Listed entries:

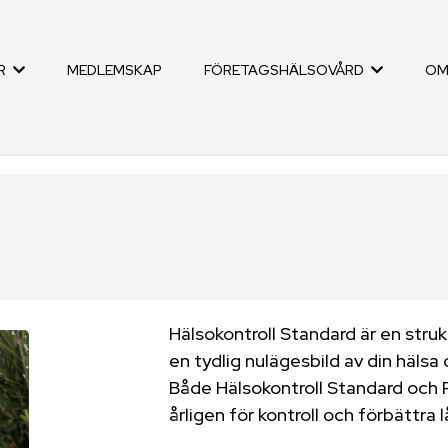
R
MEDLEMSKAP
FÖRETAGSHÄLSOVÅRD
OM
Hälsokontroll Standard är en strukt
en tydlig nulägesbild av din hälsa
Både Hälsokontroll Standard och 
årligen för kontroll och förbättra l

...

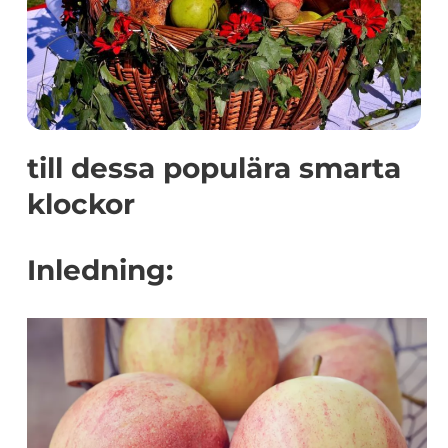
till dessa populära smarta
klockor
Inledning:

...

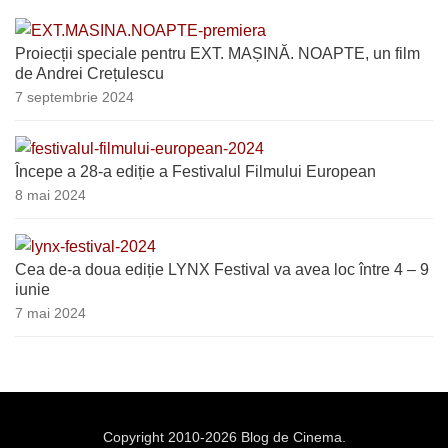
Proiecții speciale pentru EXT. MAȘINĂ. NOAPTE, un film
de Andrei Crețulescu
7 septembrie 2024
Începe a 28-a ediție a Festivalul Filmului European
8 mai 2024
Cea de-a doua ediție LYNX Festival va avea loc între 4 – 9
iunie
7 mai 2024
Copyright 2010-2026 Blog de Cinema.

Task description:
From the listing above, the lines starting with the one that has "Începe a 28-a" and running through the one that has "Copyright 2010-2026 Blog de Cinema." should be copied exactly, ends included.

Answer area:
Începe a 28-a ediție a Festivalul Filmului European
8 mai 2024
Cea de-a doua ediție LYNX Festival va avea loc între 4 – 9
iunie
7 mai 2024
Copyright 2010-2026 Blog de Cinema.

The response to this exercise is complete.